Brian started playing guitar when he was eight years old. He learned to play at the same time as his best friend, Michael Hampton, another influential guitar player in the D.C. hardcore scene, who would go on to play in State of Alert with Henry Rollins and the Faith with Ian MacKaye’s brother Alec. When Brian was twelve, he joined his first band, Silent Thunder, which basically just played KISS and Aerosmith covers in the drummer’s basement. “I think we might have played one show,” Brian said, “but I know we had T-shirts!”
The Bakers moved to Michigan, where Brian formed a band called Hameron with some other kids at his school. This time it was Cheap Trick and Ted Nugent covers. When Carlos Santana came to town, the drummer’s dad secured backstage passes for his son, who brought Brian along. Before the show, they were given a tour of the entire backstage area where Brian made his presence felt by picking up one of Santana’s guitars and jamming on it. Instead of being escorted out of the building, the crew brought Brian an amp and encouraged him to keep playing. That would be the highlight of any kid’s night, but this was just the warm-up. Right before the second encore, one of the guitar techs slung a Les Paul guitar around Brian’s neck and pushed him out onstage. Brian ended up playing a couple songs with Carlos Santana in front of twenty-five thousand people.
However, Brian’s newfound fame in Michigan was destined to be short-lived because not long afterward he moved back to Washington, D.C., where all his friends were now into punk rock. For most kids, listening to punk made you an outcast, but at Georgetown Day School punk was cool. The first time Brian saw real punks outside of his circle of friends was when he saw the Cramps play at the Ontario Theatre on August 21, 1980. “I felt a visceral tingle,” he said. “I felt like I was on fire.”
After the Teen Idles broke up, vocalist Ian MacKaye and drummer Jeff Nelson started a new band. They invited Lyle Preslar to play guitar, and recruited Brian to play bass. This was approximately the same time that Bad Religion was forming on the other side of the country. Like his future bandmate Jay Bentley, Brian was a guitar player who was asked to switch instruments for the sake of the band. Brian was only fifteen years old, by far the youngest member of the band.

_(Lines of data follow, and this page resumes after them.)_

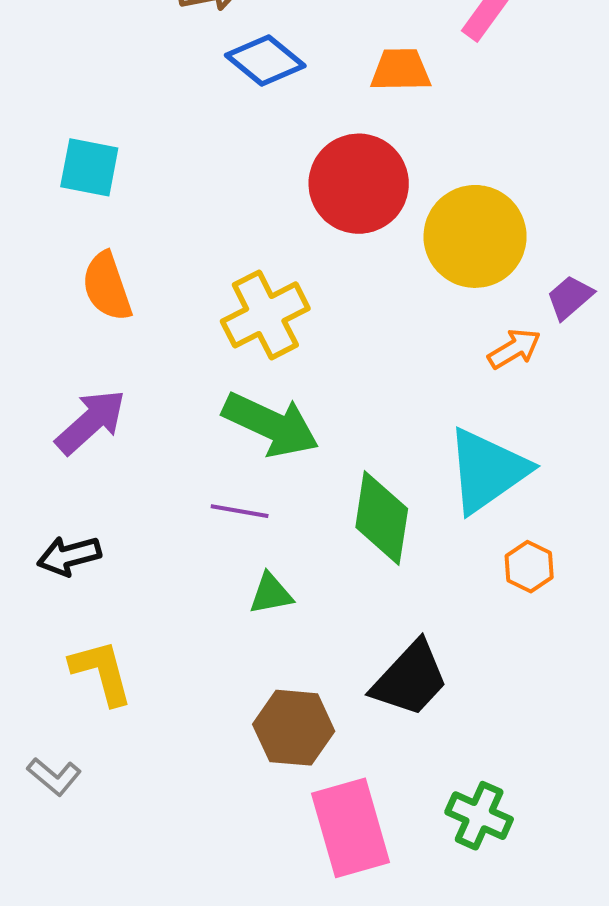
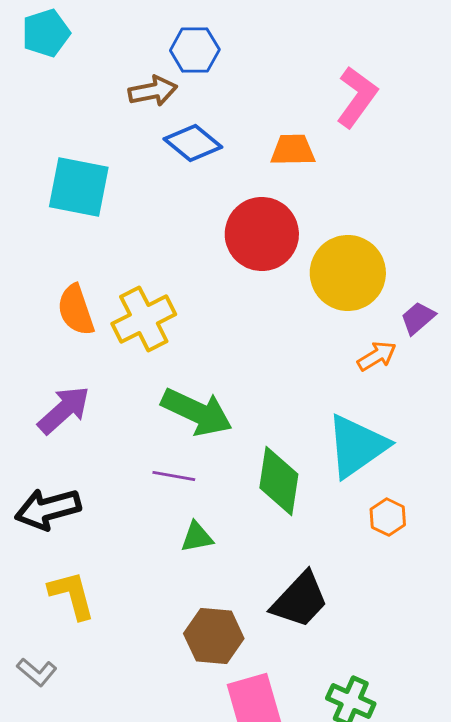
cyan square: (89, 167) -> (79, 187), moved, size x1.4
yellow cross: (265, 315) -> (144, 319), moved
black arrow: (69, 556) -> (48, 509), size x1.4

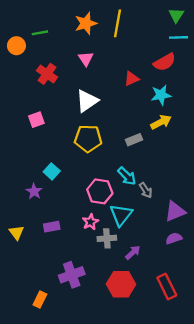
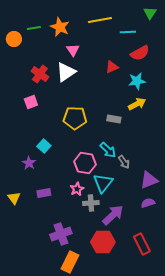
orange star: (86, 23) -> (60, 27), moved, turned -30
yellow line: (117, 23) -> (100, 20), turned 70
cyan line: (179, 37) -> (128, 32), moved
red cross: (47, 74) -> (40, 74), moved
white triangle: (87, 101) -> (66, 72), moved
gray rectangle: (134, 140) -> (114, 119), turned 32
purple arrow: (133, 252) -> (113, 215), size x1.6
orange rectangle: (40, 299) -> (70, 262), moved, size x1.5

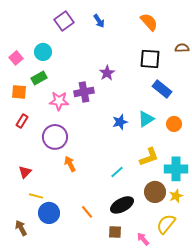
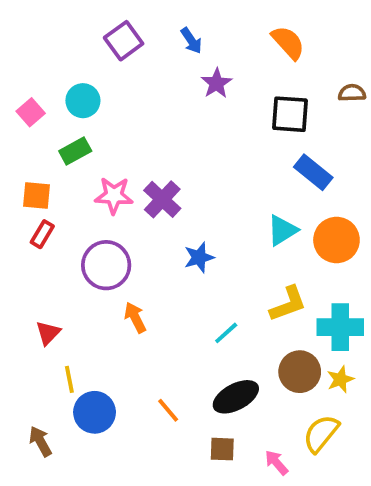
purple star: (107, 73) -> (216, 83), moved
orange square: (19, 92) -> (36, 196), moved
purple cross: (84, 92) -> (162, 199), moved, turned -36
blue star: (120, 122) -> (199, 257), moved
orange circle: (174, 124) -> (336, 240), size x1.5
yellow line: (36, 196) -> (69, 379), turned 64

“I’d never played bass,” Brian said. “I was a guitar player. I suppose I was asked to join the band because there was no one else available who had an instrument and wasn’t already in a band. Our scene was so small. I went to high school with the guitar player who was two grades above me. I played bass because I was the last one there. I started playing chords on it. They told me, ‘No, you play one note at a time.’”
Most scenes are defined by one or two bands, but the D.C. punk community was exceptionally vital with a large number of bands for such a small city. Dischord, the label MacKaye co-owns with Jeff Nelson, was the epicenter for the scene, but it sometimes seemed as if everyone Brian knew was making music.
“I was part of this group of twenty or thirty people in Washington, D.C., and everyone had a band,” Brian said. “That whole experience was really profound. I was in Minor Threat and my friends were in the Faith. These guys were in Void and these guys were in Marginal Man. Everyone was in their own band. Someone would play a show and we’d all go watch. Our band would play and they’d come watch us. It was all the same. Minor Threat would play and it would be the same thing if Government Issue were playing. The same people would go to both shows. The only difference was who was onstage.”
Much like the L.A. scene, each band had its own distinct sound, but it was Minor Threat that broke out of the pack and rose to prominence in D.C. and beyond. As the youngest member, Brian downplayed his contribution to the band. “I could play and Lyle could play,” Brian said. “I mean we knew how to play our instruments, but we had the best drummer in town and Ian wrote great songs.”
With a mix of sledgehammer riffs and howling intensity, Minor Threat set the bar for hardcore punk. Musically, Minor Threat made other bands sound tame in comparison, but the clarity and coherence of MacKaye’s message was never compromised.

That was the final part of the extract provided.